**Task to complete**
Output the data word for word, dropping every image.

*****

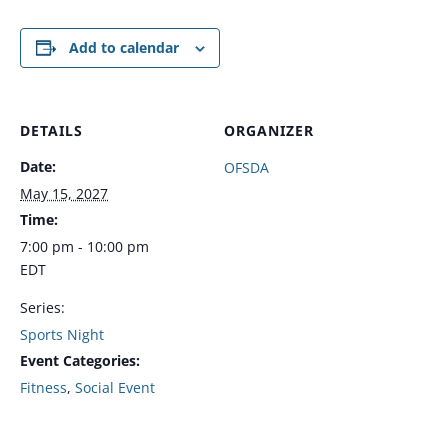
Add to calendar
DETAILS
ORGANIZER
Date:
OFSDA
May 15, 2027
Time:
7:00 pm - 10:00 pm
EDT
Series:
Sports Night
Event Categories:
Fitness
,
Social Event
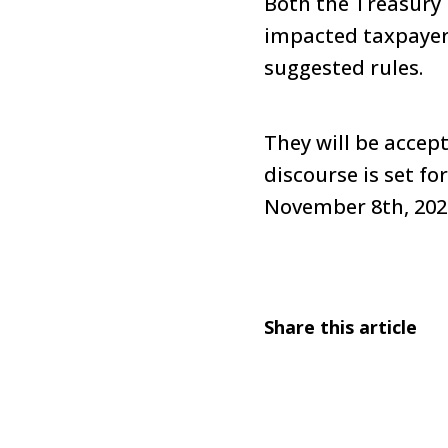
Both the Treasury 
impacted taxpayers
suggested rules.
They will be accep
discourse is set f
November 8th, 202
Share this article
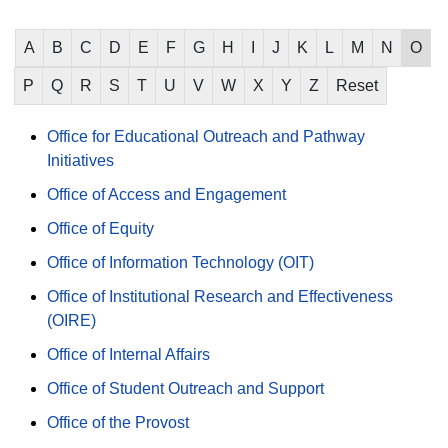
A
B
C
D
E
F
G
H
I
J
K
L
M
N
O
P
Q
R
S
T
U
V
W
X
Y
Z
Reset
Office for Educational Outreach and Pathway
Initiatives
Office of Access and Engagement
Office of Equity
Office of Information Technology (OIT)
Office of Institutional Research and Effectiveness
(OIRE)
Office of Internal Affairs
Office of Student Outreach and Support
Office of the Provost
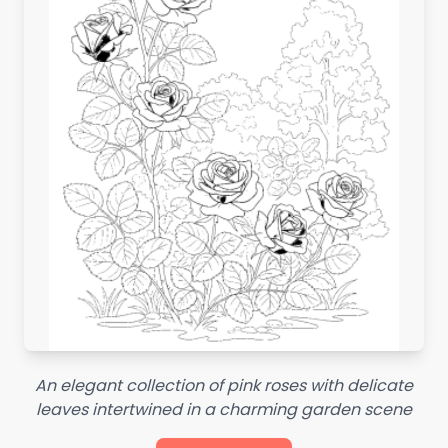
An elegant collection of pink roses with delicate
leaves intertwined in a charming garden scene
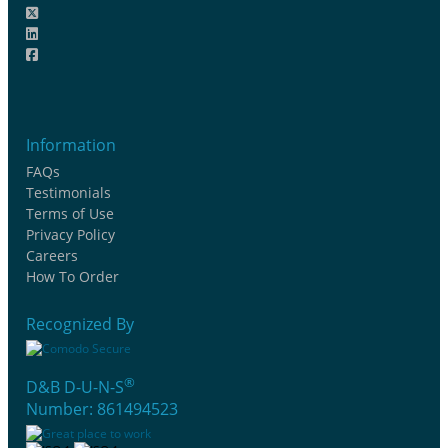
Information
FAQs
Testimonials
Terms of Use
Privacy Policy
Careers
How To Order
Recognized By
®
D&B D-U-N-S
Number: 861494523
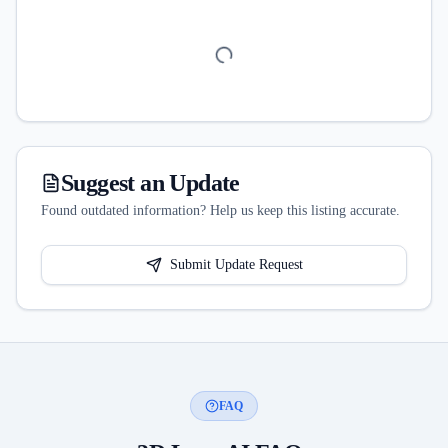
Suggest an Update
Found outdated information? Help us keep this listing accurate.
Submit Update Request
FAQ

*****

**Answer to the exercise**
Add to calendar
DETAILS
ORGANIZER
Date:
OFSDA
May 15, 2027
Time:
7:00 pm - 10:00 pm
EDT
Series:
Sports Night
Event Categories:
Fitness
,
Social Event
Both the Treasury 
impacted taxpayers
suggested rules.
They will be accep
discourse is set f
November 8th, 202
Share this article
A
B
C
D
E
F
G
H
I
J
K
L
M
N
O
P
Q
R
S
T
U
V
W
X
Y
Z
Reset
Office for Educational Outreach and Pathway
Initiatives
Office of Access and Engagement
Office of Equity
Office of Information Technology (OIT)
Office of Institutional Research and Effectiveness
(OIRE)
Office of Internal Affairs
Office of Student Outreach and Support
Office of the Provost
An elegant collection of pink roses with delicate
leaves intertwined in a charming garden scene
Information
FAQs
Testimonials
Terms of Use
Privacy Policy
Careers
How To Order
Recognized By
®
D&B D-U-N-S
Number: 861494523
Suggest an Update
Found outdated information? Help us keep this listing accurate.
Submit Update Request
FAQ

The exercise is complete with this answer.